Word At A Time

By | August 2, 2010


Word At A Time Story.


Please form a circle.


Word At A Time is both an exercise, a handle and a structure that can be added to another structure. Here we discuss the exercise version of this structure.

Each player contributes one word at a time to create a sentence. For example, the first player may say “Once.” The next player in the circle could say “upon.” This process continues until a complete sentence is created. “Once upon a red mat.”

For beginning improvisers the leader will usually stop at the completion of each sentence for a quick repeat before moving onto the next sentence. Run on sentences can be a problem. Run on sentences can usually be controlled by encouraging the players to avoid using “and” or “but.” These conjunctions are a bit of a scourge in Word At A Time story.

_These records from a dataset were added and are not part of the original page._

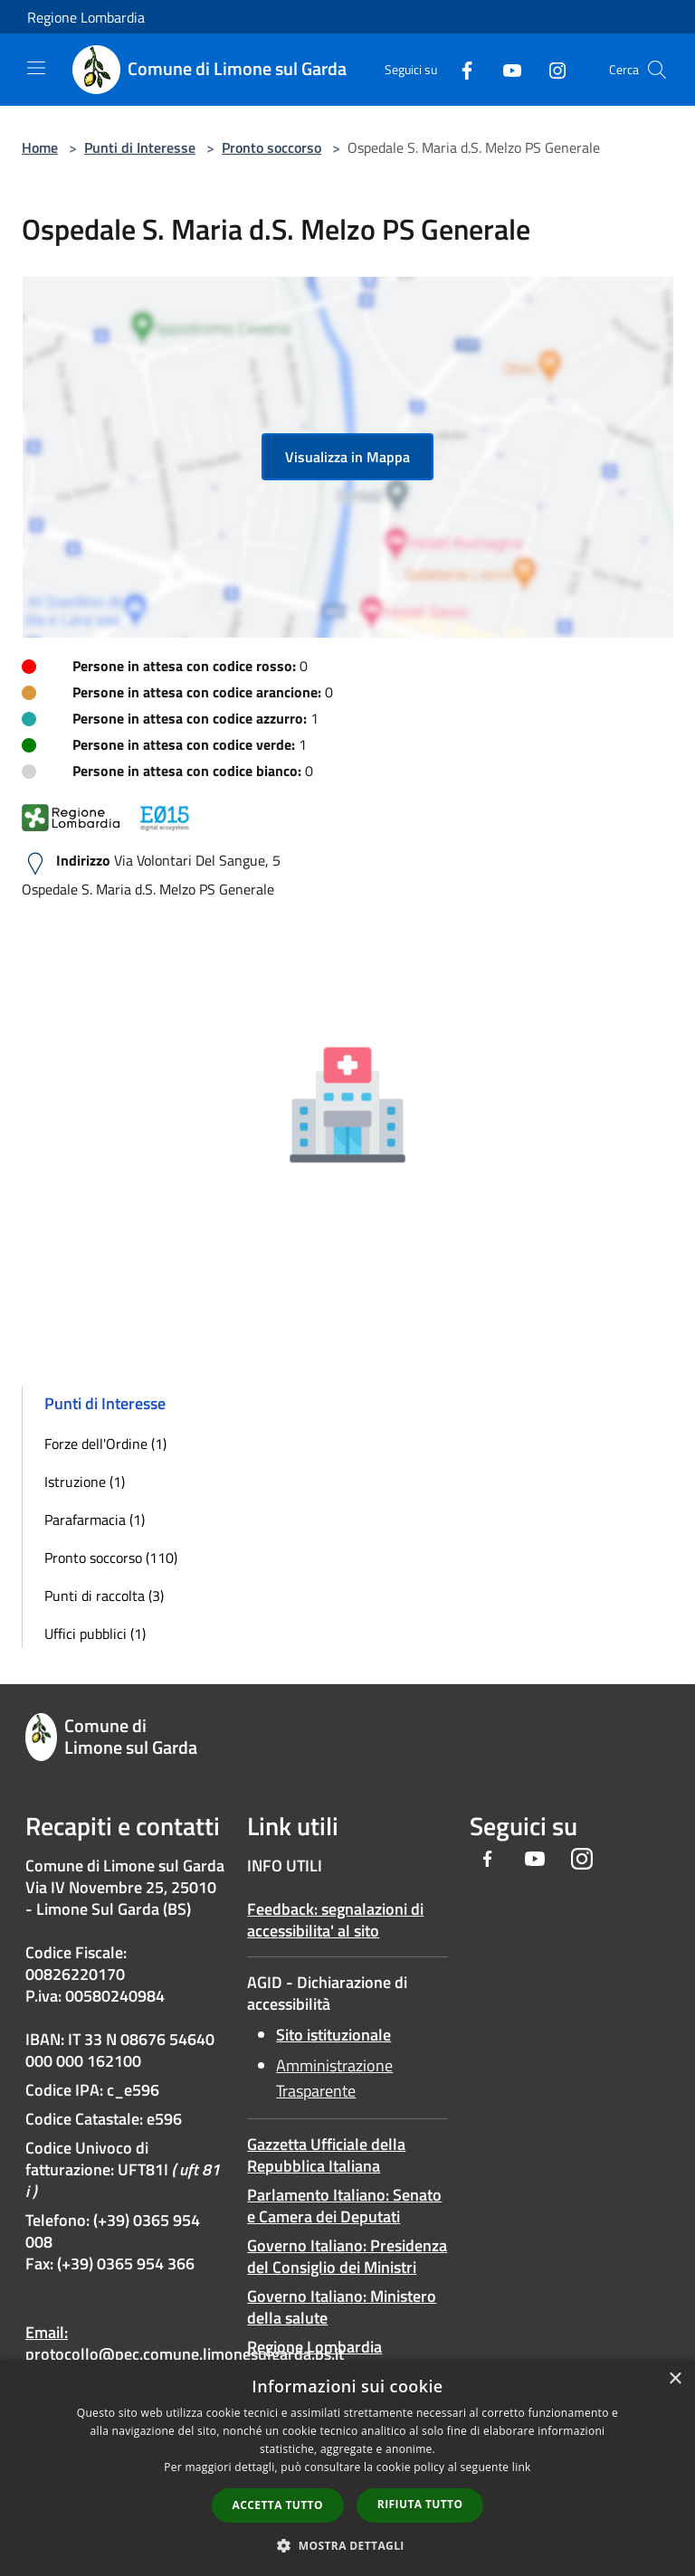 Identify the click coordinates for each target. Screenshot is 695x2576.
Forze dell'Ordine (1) (105, 1443)
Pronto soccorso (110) (110, 1557)
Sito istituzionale (333, 2034)
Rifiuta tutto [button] (420, 2504)
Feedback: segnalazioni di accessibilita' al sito (335, 1920)
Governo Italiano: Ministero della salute (341, 2307)
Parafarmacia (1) (94, 1519)
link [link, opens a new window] (521, 2467)
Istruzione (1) (84, 1481)
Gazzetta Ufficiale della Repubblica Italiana (326, 2155)
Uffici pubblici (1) (95, 1633)
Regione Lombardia (86, 17)
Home (40, 147)
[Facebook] (460, 69)
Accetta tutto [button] (278, 2505)
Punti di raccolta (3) (104, 1595)
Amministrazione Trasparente (334, 2078)
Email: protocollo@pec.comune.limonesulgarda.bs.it (184, 2343)
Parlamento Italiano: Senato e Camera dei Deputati (344, 2206)
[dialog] (347, 2468)
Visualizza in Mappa (347, 457)
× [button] (674, 2379)
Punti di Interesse (139, 147)
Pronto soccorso (271, 147)
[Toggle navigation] (36, 68)
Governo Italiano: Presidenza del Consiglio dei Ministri (347, 2256)
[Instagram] (550, 69)
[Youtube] (505, 69)
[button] (347, 2545)
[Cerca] (657, 69)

Another challenge with players is trying to be funny. Improv comedy happens best by accident. Players should try and hit the next most likely word, not what they think is the funniest word. Word At A Time quickly exposing funny words because of how they disrupt the story more than help it. The leader should be careful to not squash creative spirit, but guide the players towards being boring and predictable.

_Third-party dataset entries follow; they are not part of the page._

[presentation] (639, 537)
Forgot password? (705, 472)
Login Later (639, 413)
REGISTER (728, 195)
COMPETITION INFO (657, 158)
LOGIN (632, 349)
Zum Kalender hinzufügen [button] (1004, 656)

Every element of LACE (Listening. Accepting. Commitment. Expand.) can be observed quite acutely in this structure. Clearly players must be listening to the preceding word. The results are stronger if the player is also listening to the emotion, and context of ALL the preceding words. Players that are challenged with accepting offers will often contribute words that don’t fit or try to steer the narrative in a preconceived direction. Pausing between words can be due to self judgement and immediate responses help work on commitment. The benefit of expanding versus exploding offers can be demonstrated by the strength of cumulative small steps letting the comedy happen by accident.

Word At A Time allows the leader to expose and play with notes regarding the tool LACE. Be careful not to extinguish the joy of discovery by hammering home super duper important learning points.

As players become more experienced the leader can focus on elements of narrative using this Word At A Time. If players are exercising LACE and the stories are still falling short it is likely because of missing narrative elements. Learn Improv uses the narrative tool STEPS (Setting. Ties. Exploration. Propulsion. Sort). Initially the players can pause after each sentence and discuss which element of STEPS the sentence contributed to.

Word At A Time allows the leader to expose and play with notes regarding the narrative tool STEPS. Be careful not to extinguish the joy of discovery by hammering home super duper important (to you) learning points.

Does grammar matter? Does it ever? The story works better in the correct tense. However most of us cannot write using the correct tense. Some groups will insert punctuation as the next word. This is fine and it is especially good for audiences and early learners.

If a player is having a difficult time with this exercise make it clear that they can insert a gibberish word or a grunt instead of a word. It is remarkable of how little impact this has on comprehension of the sentence created.


  • None


  • Two groups of players have a Word At A Time conversation.
  • Play in pairs instead of a circle.
  • Cross Circle – All players must listen because the next word is randomly assigned.
  • Gibberish – This structure can make sense in gibberish.